Learn / eZ Publish / Advanced development with eZ Find - part 3 : Leveraging the Solr syntax

Advanced development with eZ Find - part 3 : Leveraging the Solr syntax

Introduction

The previous and second post of this series described how to index additionnal fields in Solr, in order to leverage them using eZ Find's native syntaxe, of the form : 'mycontentclass/mycontentattribute/mycontentsubattribute'. This eZ Find-specific syntax is very comfortable, but not exclusive. It is indeed possible to mix the eZ Find-specific syntax and the Solr-specific syntax, like for example the field names ( 'attr_myfield_type' ) or logic operators ( AND, NOT, etc. ) .

"

- Yes, this is bad practice. An “interface” syntax is not made to be worked-around, this potentially endangering the lower layers' evolutivity, namely Solr.

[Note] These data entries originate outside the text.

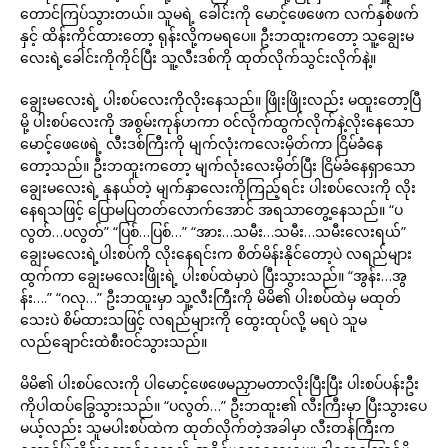
တောင်ကြပ်သွားတယ်။ သူမရဲ့ ခေါင်းကို မောင့်ဖေဖေက လက်နှစ်ဖက်
နှင့် ထိန်းကိုင်ထားတော့ ရုန်းလို့ကမရပေ။ ဦးဘထူးကတော့ သူ့ချွေးမ
လေးရဲ့ခေါင်းကိုကိုင်ပြီး သူ့လီးဒစ်ကို ထုတ်လိုက်သွင်းလိုက်နဲ့။
ချွေးမလေးရဲ့ ပါးစပ်လေးကိုလိုးနေသည်။ ဖြိုးဖြိုးလည်း မထူးတော့ပြီ
မို့ ပါးစပ်လေးကို အစွမ်းကုန်ဟကာ ဝင်လိုက်ထွက်လိုက်နဲ့လိုးနေသော
မောင့်ဖေဖေရဲ့ လီးဒစ်ကြီးကို မျက်လုံးကလေးမှိတ်ကာ ငြိမ်ခံနေ
တော့သည်။ ဦးဘထူးကတော့ မျက်လုံးလေးမှိတ်ပြီး ငြိမ်ခံနေရှာသော
ချွေးမလေးရဲ့ နုနယ်တဲ့ မျက်နှာလေးကိုကြည့်ရင်း ပါးစပ်လေးကို လိုး
နေရသဖြင့် ပြောမပြတတ်လောက်အောင် အရသာတွေ့နေသည်။ “ပ
လွတ်…ပလွတ်” “ပြစ်…ပြစ်…” “အား…သမီး…သမီး…သမီးလေးရယ်”
ချွေးမလေးရဲ့ပါးစပ်ကို လိုးနေရင်းက စိတ်မိန်းနိုင်တော့ပဲ လရည်များ
ထွက်ကာ ချွေးမလေးဖြိုးရဲ့ ပါးစပ်ထဲမှာပဲ ပြီးသွားသည်။ “အွန်း…အွ
န်း….” “ဂလု…” ဦးဘထူးမှာ သူ့လီးကြီးကို မိမိ၏ ပါးစပ်ထဲမှ မထုတ်
သေးပဲ စိမ်ထားသဖြင့် လရည်များကို ထွေးထုပ်လို့ မရပဲ သူမ
လည်ချောင်းထဲစီးဝင်သွားသည်။
မိမိ၏ ပါးစပ်လေးကို ပါမောင့်ဖေဖေမညှာမတာလိုးပြီးပြီး ပါးစပ်ပန်းဦး
ကိုပါထပ်ခြွေသွားသည်။ “ပလွတ်…” ဦးဘထူး၏ လီးကြီးမှာ ပြီးသွားပေ
မယ့်လည်း သူမပါးစပ်ထဲက ထုတ်လိုက်တဲ့အခါမှာ လီးတန်ကြီးက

- Yes, this can make development easier in some cases, or even be a life-saver in some complex situations

"

This post dives into concrete examples of how and when one can leverage Solr's syntax. The examples are simplified on purpose, for obvious educational reasons.

 

Pre-requisites and target population

This tutorial requires to know how to set up eZ Find. The online documentation describes the required operation in details, there : http://ez.no/doc/extensions/ez_find/2_2.

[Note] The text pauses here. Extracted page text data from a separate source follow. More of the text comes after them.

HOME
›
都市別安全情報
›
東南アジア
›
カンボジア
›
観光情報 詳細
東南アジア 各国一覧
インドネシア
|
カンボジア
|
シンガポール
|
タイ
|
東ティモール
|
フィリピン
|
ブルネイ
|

You should also read and understand the first and second part of this tutorial :

 

Step 1 : How to sort on an attribute present in several content classes

The issue

It is one of eZ Publish's timeless problematics :

  • Two distinct content classes are created, for some reason : "Post" and "Article"
  • Identical attributes are added to both classes, for they are useful in both, like a "Date" attribute for instance.

Result :
It is impossible to have both "Post" and "Article" objects in a fetch result, sorted by decreasing date (unless a terrifying template operator is developed for this specific purpose). Generally, developers try to use one single content class, a more generic one, to work around the issue, or rather relocate it ( mutualization of content classes has its drawbacks ).

 

The solution, using eZ Find

The first post in this series details the naming conventions of Solr fields. One positive side-effect of this convention (related to Solr's dynamicfields concept) is the fortunate absence of the content class identfier in the field name. This means we can leverage this homonymy as we wish, through searches, filters or sorts depending on the use-case.

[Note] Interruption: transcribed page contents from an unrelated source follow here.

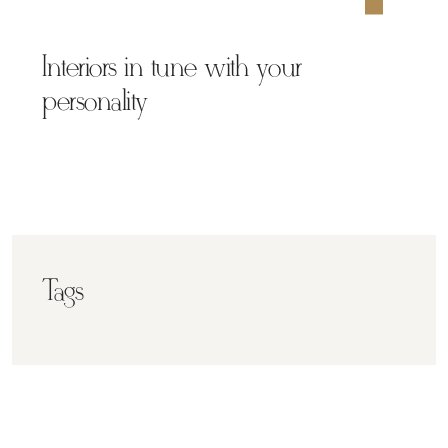
Interiors in tune with your
personality
Tags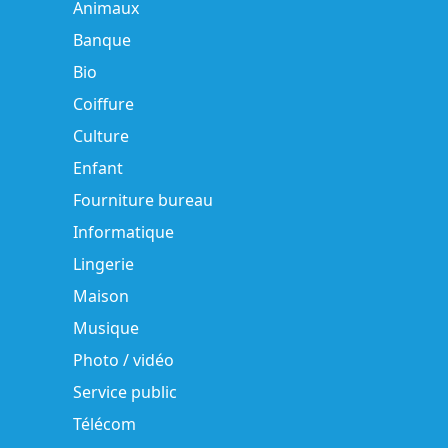
Animaux
Banque
Bio
Coiffure
Culture
Enfant
Fourniture bureau
Informatique
Lingerie
Maison
Musique
Photo / vidéo
Service public
Télécom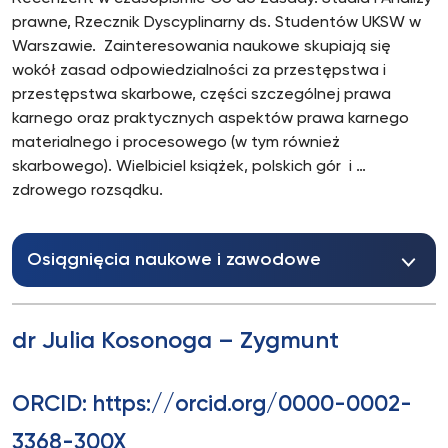
prawne, Rzecznik Dyscyplinarny ds. Studentów UKSW w
Warszawie. Zainteresowania naukowe skupiają się
wokół zasad odpowiedzialności za przestępstwa i
przestępstwa skarbowe, części szczególnej prawa
karnego oraz praktycznych aspektów prawa karnego
materialnego i procesowego (w tym również
skarbowego). Wielbiciel książek, polskich gór i …
zdrowego rozsądku.
Osiągnięcia naukowe i zawodowe
dr Julia Kosonoga – Zygmunt
ORCID: https://orcid.org/0000-0002-
3368-300X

eZ Publish template code example when filtering on the “Post” content class only :

{def $search_result = fetch( 'content', 'list', hash( 'parent_node_id', 2,
    'class_filter_type',  'include',
    'class_filter_array', array(24),
    'sort_by', array( array( 'attribute', false(), 'post/date' ) ),
    'limit', 10,
    'depth', 3
))}
 

Equivalent eZ Find template code example, solving our cross-content-class sort, applied to “Post” & “Article” :

{def $search=fetch( ezfind, search,
     hash( query , '',
           'class_id', array('post', 'article'),
           'limit', 10,
           'sort_by', hash('attr_date_dt', 'desc')
))}
 

Note :
A desirable evolution of eZ Find would be to give the possibility to use a '//date' type of syntax, in order to make optional the currently automatically added content class filter in the query sent to Solr.

 

Step 2 : How to work with keywords

Unlike the previous example of dates, keywords in eZ Publish are stored in an external table ezkeyword_attribute_link ( additional storage location, on top of the standard content storage location, for an extended logic ), allowing to link a given keyword to various pieces of content, of various content classes. However, the per-keyword fetch is not as equipped as a standard content/list fetch for instance, in terms of available filters (class_filter_type, class_filter_array, extended_attribute_filter, etc.). This limitation is understandable since allowing for a cross-content-class filter reduces freedom when it comes to filtering on class-specific attributes.

Following the same idea as for the per-date sorting, it is possible to leverage eZ Find to realize all necessary operations around keywords. Here are examples :

'filter', array('attr_tags_lk:"ez publish"', 'NOT attr_title_t:"RSS"')

Result :
Only returns the results associated with the "eZ Publish" or "ez publish" keywords (mind the usage of _lk, meaning lowercase ), and the title of which do not contain "RSS".

'filter', array('attr_tags_lk:"ez publish"', 'attr_tags_lk:"mootools"')

Result :
Only returns the results associated with both the "eZ Publish" and "ez publish" keywords, and the "Mootools" and "mootools" keywords.

 

Step 3 : How to create complex search filters

Here are a few illustrations of what it is possible to achieve using the vast set of Lucene operators. The set of available operators depends on the deployed Solr version ( Solr 1.4, shipped with eZ Find 2.2 at the time of writing this post ).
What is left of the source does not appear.